Saved data entries:

=====

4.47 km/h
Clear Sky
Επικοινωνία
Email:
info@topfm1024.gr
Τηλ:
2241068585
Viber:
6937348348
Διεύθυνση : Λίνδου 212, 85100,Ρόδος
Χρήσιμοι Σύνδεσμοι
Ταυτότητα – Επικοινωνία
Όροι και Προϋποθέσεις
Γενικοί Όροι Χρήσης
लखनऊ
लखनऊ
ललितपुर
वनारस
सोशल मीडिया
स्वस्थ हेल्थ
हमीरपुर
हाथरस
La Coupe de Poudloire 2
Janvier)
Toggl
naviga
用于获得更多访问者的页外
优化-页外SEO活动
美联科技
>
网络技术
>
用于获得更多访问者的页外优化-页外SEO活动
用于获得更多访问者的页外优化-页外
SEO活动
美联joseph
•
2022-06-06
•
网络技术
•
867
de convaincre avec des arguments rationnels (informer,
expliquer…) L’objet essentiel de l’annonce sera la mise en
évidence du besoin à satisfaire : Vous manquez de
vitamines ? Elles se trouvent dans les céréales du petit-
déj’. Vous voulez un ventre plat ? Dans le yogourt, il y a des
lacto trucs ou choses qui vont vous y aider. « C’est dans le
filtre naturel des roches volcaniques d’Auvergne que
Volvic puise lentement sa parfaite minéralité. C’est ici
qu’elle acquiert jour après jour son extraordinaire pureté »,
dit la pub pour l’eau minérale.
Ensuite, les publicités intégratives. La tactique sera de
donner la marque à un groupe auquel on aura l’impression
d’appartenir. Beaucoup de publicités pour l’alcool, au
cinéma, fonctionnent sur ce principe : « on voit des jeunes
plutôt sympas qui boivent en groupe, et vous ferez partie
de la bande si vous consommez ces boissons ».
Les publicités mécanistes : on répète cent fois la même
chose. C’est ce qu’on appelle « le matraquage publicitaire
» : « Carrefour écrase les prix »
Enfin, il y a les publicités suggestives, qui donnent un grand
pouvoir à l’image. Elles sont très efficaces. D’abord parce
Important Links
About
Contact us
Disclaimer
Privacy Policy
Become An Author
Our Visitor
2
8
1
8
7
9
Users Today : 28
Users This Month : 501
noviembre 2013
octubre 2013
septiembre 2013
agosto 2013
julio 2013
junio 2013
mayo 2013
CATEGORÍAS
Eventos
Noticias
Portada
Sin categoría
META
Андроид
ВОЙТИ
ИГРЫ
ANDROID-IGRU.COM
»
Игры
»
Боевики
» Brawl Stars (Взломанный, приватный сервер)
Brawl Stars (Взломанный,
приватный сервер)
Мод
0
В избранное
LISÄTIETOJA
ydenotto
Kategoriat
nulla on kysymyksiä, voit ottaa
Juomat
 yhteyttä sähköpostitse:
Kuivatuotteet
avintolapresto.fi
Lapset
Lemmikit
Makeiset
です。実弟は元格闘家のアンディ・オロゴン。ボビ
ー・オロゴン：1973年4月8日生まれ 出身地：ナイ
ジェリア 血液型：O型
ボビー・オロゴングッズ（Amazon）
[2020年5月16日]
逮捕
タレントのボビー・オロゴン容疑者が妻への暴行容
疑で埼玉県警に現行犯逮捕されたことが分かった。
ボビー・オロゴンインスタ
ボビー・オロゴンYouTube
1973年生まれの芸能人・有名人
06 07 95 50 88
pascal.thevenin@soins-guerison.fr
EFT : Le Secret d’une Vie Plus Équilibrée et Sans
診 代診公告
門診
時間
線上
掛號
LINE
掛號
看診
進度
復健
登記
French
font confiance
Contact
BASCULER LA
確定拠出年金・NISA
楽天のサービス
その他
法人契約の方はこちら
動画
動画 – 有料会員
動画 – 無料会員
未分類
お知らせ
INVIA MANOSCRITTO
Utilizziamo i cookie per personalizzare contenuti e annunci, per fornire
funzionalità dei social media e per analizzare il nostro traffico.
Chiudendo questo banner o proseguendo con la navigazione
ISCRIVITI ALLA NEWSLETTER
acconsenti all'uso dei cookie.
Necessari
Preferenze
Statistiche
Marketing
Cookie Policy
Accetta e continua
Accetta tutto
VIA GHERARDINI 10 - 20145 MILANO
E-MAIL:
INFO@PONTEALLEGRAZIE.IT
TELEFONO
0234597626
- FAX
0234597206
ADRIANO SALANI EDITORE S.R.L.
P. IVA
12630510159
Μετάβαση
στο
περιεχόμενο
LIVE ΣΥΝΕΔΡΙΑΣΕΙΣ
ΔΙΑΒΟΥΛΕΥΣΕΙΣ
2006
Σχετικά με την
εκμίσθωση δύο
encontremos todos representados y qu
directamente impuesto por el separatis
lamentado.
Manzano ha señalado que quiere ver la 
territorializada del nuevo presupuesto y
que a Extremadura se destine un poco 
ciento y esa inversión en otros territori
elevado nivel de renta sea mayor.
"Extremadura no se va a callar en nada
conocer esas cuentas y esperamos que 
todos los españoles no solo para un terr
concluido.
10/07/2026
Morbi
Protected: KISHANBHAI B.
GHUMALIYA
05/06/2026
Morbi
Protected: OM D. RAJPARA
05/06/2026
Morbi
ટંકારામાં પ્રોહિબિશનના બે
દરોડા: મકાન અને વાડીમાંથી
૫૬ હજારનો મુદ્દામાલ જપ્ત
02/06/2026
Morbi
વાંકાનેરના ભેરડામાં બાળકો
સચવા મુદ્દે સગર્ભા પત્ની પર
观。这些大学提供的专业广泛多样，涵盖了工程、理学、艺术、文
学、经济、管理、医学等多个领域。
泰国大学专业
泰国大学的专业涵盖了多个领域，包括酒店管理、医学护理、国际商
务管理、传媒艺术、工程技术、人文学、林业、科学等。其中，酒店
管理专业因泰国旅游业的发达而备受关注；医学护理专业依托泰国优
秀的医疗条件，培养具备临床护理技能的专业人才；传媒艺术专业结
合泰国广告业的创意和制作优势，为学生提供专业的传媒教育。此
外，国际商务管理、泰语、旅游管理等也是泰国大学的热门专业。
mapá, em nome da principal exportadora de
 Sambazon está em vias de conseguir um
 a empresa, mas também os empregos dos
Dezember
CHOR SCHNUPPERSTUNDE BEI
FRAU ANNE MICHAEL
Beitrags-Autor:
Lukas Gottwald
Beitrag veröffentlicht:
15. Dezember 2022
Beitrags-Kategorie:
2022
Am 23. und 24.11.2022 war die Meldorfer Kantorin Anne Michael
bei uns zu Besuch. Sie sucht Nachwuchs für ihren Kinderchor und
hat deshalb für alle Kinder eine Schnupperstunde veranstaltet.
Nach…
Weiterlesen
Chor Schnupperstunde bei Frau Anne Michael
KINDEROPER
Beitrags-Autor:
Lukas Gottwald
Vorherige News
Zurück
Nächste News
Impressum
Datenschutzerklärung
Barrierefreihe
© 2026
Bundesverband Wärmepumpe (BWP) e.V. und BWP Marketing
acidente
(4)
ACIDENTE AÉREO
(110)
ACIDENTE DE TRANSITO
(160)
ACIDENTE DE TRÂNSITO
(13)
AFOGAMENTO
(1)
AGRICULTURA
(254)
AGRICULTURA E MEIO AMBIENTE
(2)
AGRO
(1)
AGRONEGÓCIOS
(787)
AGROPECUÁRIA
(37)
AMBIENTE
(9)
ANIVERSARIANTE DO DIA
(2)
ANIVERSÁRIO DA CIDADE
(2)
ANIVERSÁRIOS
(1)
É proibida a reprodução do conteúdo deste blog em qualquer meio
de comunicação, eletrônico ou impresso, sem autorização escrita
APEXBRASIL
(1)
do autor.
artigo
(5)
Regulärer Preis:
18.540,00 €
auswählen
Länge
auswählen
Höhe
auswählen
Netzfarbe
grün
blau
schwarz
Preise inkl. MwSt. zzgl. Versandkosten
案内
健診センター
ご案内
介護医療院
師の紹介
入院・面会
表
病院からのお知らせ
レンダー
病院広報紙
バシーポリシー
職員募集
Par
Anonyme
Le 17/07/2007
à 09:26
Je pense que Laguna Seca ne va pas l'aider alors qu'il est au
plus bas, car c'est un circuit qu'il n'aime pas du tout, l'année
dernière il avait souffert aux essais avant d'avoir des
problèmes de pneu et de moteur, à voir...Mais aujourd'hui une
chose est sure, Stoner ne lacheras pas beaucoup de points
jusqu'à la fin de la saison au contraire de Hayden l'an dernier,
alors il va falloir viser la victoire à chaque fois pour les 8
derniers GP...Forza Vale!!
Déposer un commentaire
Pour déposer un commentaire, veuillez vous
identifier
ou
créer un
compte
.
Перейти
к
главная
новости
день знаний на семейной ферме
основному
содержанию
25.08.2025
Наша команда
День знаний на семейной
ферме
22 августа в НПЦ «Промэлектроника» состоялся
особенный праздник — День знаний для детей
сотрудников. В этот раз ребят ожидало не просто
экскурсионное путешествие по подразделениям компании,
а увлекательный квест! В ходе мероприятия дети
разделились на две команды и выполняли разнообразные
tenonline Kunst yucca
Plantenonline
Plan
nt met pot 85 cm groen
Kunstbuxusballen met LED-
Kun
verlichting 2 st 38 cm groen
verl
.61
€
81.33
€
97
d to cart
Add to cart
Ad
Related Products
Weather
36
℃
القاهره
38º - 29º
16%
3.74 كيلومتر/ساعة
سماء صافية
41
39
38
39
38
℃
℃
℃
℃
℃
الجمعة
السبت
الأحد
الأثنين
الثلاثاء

=====

> _Prompt_
Reproduce, word for word and in full, only the lines above that start at the line with "外，国际商务管理、泰语、旅游管理等也是泰国大学的热门专业。" and run through the line with "bei uns zu Besuch.", both ends included.

> _Exercise response_
外，国际商务管理、泰语、旅游管理等也是泰国大学的热门专业。
mapá, em nome da principal exportadora de
 Sambazon está em vias de conseguir um
 a empresa, mas também os empregos dos
Dezember
CHOR SCHNUPPERSTUNDE BEI
FRAU ANNE MICHAEL
Beitrags-Autor:
Lukas Gottwald
Beitrag veröffentlicht:
15. Dezember 2022
Beitrags-Kategorie:
2022
Am 23. und 24.11.2022 war die Meldorfer Kantorin Anne Michael
bei uns zu Besuch. Sie sucht Nachwuchs für ihren Kinderchor und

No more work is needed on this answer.